Right now, I have two indexers with distributed search, but they each have separate indexes, so if a node goes down, I am missing half my data.
I have a fast network share, so putting the indexes there isn't a problem, but I can't have both indexers write to the same index..
Could I have them each write to a separate index, but search across both? Wouldn't I get the same results twice?
Should one be an indexer, but the other a "fall back" indexer?
How to accomplish total redundancy? I can run web on both and put a load balancer in front no problem.
NOTE: The "forward to the other one for indexing as well" seems to imply I need to double my license. Not an option.
<pedantic>
"Totally redundant" is not attainable with today's commodity hardware. </pedantic>
There are a couple of ways of achieving higher availability however.
The typical configuration in the Splunk reference architecture is to have forwarders send a copy of the forwarded data stream to two different indexer farms. For argument's sake, say call them indexer farm A and B. Indexers A1, A2, A3 ... An have one copy of the forwarded data. Indexers B1, B2, B3 ... Bn have another copy. As you mentioned, this doubles your splunk license requirement. I've heard of Splunk marketing an "HA" license that allows for this without paying double.

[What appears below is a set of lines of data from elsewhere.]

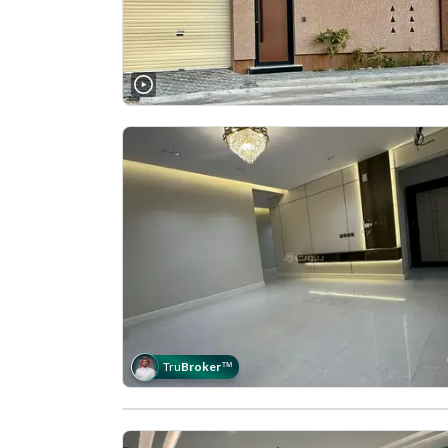
Tru
Broker
™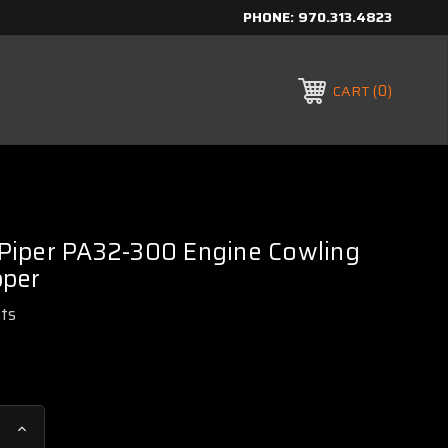
PHONE:
970.313.4823
0
CART
iper PA32-300 Engine Cowling
pper
rts
Increase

Another option (but one that isn't in the Splunk reference architecture) is a quasi-standard shared-storage cluster. Say you have an iSCSI array that can do sufficient IOPS for 4 indexers. Then you configure 5 servers to all have iSCSI access to the same spindles, and set up a cluster manager to run 4 Splunk instances across those 5 servers. The cluster manager would be responsible for making sure that there's only one copy of the 4 instances running, arbitrating access to the iSCSI volumes, moving around IP aliases that correspond to each Splunk instance, etc. It's really not different from how you'd use MSCS for SQL Server, or how you'd use Red Hat's cluster product in a similar scenario.
The shared-storage cluster has no obvious impact on your licensing, but it adds a good bit of complexity. Shared storage clusters can be notoriously difficult to get right and keep maintained in proper working order over the long haul. And, because it's shared storage, the storage itself can be a point of failure. It also eschews Splunk's reference architecture of using many mid-sized commodity nodes with fast local disk. Your shared storage would have to be robust enough to support the I/O requirements of 4 indexers.
At the end of the day, it's an economic exercise comparing the cost of additional Splunk license (for the duplicated data option) versus the cost of shared storage and the additional setup and long-term care and feeding of a cluster. And the right answer depends on lots of things specific to your own environment.
well, there is a wrinkle here. Our new data center is all VMs. No local disk at all. Its surpisingly fast. I think rather than have two vms, I will just get one larger one. In a DR situation, we can bring up the VM in a new data center, and that can be scripted/automated.
so there's no way to make this automatic?
ug... i wonder how I notice the start of queuing? I guess I have to set up an alert...
You can have two indexers pointing at the same file system for their indexes and only turn on one at a time. All data should come from forwarders that load balance between the two with indexer acknowledgement turned on. This would give you a warm standby.
When everything is working fine the forwarder send data to indexer A and can not connect to indexer B.
When Indexer A fails. The forwarder will not be able to reach either and will start queuing. You notice this and start indexer B. The forwarder detects this and starts sending to indexer B which saves to the same file system.
The file system would still be a single point of failure though so you need to make your own arrangements to back this up.